ファルネーゼ エディツィオーネ チンクエ アウトークトニ NO.09
このワインは、いつも安くて楽しいファルネーゼの、たぶん一番高い品。呑んでから調べたところでは、モンテプルチャーノ・サンジョベーゼ・プリミティーボほかをゴチャマゼにして造ってあるらしい。ボトルの大きさと重さは信じられないほどで、なんとも仰々しい。
色は、ボトルの形状に相応しい物凄い濃さの紫色、というかカシスリキュールをもうちょっと紫っぽくしたような。やや青みがかっていて、泡まで紫色という感じ。透明度は、ゼロ!ここまで遮光するワインはあまりみたことがない。

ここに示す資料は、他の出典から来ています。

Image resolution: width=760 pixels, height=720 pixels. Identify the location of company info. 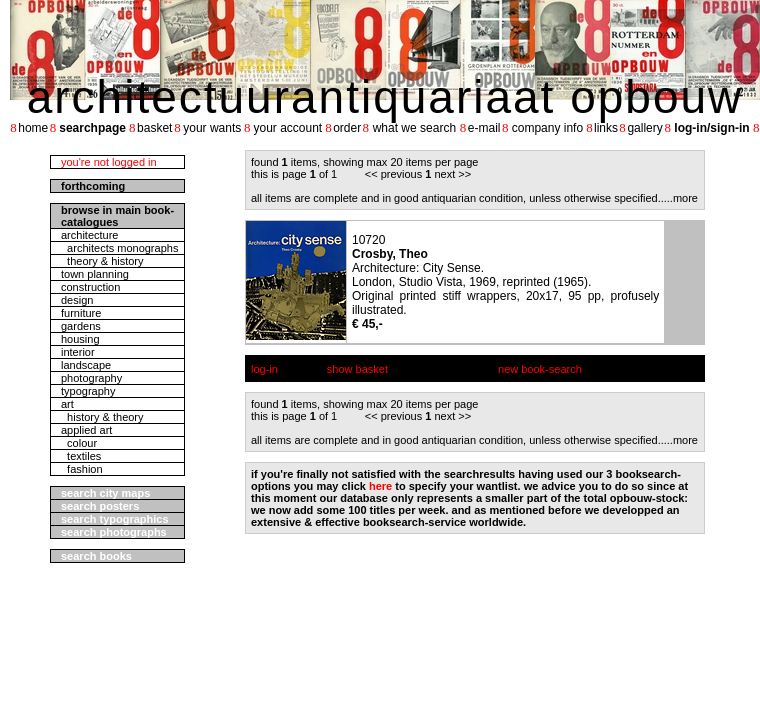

匂いのほうは、どうせ樽臭いだろうと思ったら予想通り、もうもうとしたバニラの匂いと檜の入浴剤のような匂いがメイン。その奥からオズオズと葡萄の匂いが立ちこめてくるような。口に入れてみるとと、ちょっと苦みが来たものの、あれまぁ、呑みやすく、瑞々しく、ジューシーで、酸味も程々でチェリーのような微かな甘み。ボトルも立派で匂いも樽風味だけど、中身は割と普通なモンテプルチャーノなんじゃないかという感じ。呑みやすい、おいしい、だけどそれだったらいつものファルネーゼで十分じゃん!と思ってしまう。同じ路線のワインなら、半額のカサーレ・ヴェッキオがあるじゃないか。
※翌日になって、少しばかり土臭くなってきた気がするけど、そんなに凄いというほどでもない。やっぱり同価格帯のボルゲリ、ボルドー、ブルゴーニュのほうが立派に籠もった匂いが得られるような。トータルとしては、今ひとつのパフォーマンスかと。安くておいしいファルネーゼがいいです。